Skip to main content

Selecting Columns

Overview

Column selection is one of the most common operations in pandas. There are several ways to select columns, each with different use cases and behaviors.

The main approaches:

  • Bracket notation: df['col'] or df[['col1', 'col2']]
  • Dot notation: df.col
  • loc/iloc: df.loc[:, 'col'] or df.iloc[:, 0]
  • Column methods: filter(), select_dtypes()

Single Column Selection

The most common way to select a single column:

Single column with brackets - returns Series
import pandas as pd

df = pd.DataFrame({
'name': ['Alice', 'Bob', 'Charlie'],
'age': [25, 30, 35],
'city': ['NYC', 'LA', 'Chicago']
})

# Returns a Series
column = df['age']
type(column) # pandas.core.series.Series

print(column)
# 0 25
# 1 30
# 2 35
# Name: age, dtype: int64

A single bracket returns a Series, which is a 1D labeled array.

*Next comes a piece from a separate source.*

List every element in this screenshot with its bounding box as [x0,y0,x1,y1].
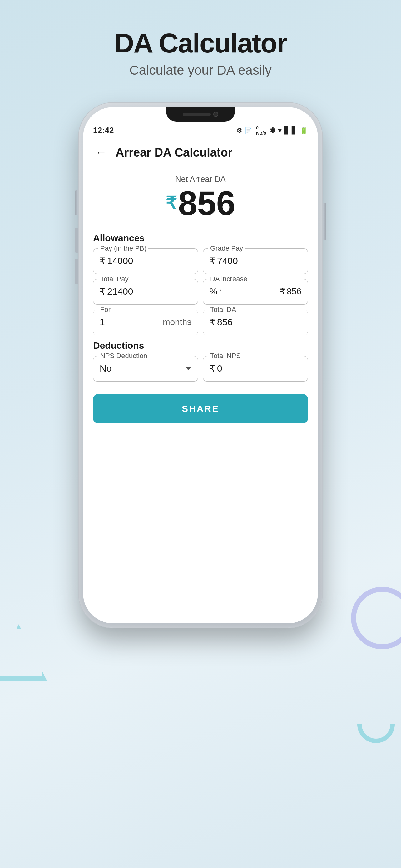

Dot Notation (Convenient but Limited)

Access columns as attributes:

Dot notation - convenient for simple names
# Same as df['age']
df.age

# Works for exploration and quick access
df.name
df.city

Limitations of dot notation:

When dot notation doesn't work
# Column names with spaces
df['first name'] # Works
df.first
name # SyntaxError!

# Column names that match DataFrame methods
df['count'] # Works
df.count # Returns a method, not the column!

# Column names starting with numbers
df['2024_sales'] # Works
df
.2024
_sales # SyntaxError!

# Setting new columns
df['new_col'] = 10 # Works
df.new_col = 10 # Creates an attribute, not a column!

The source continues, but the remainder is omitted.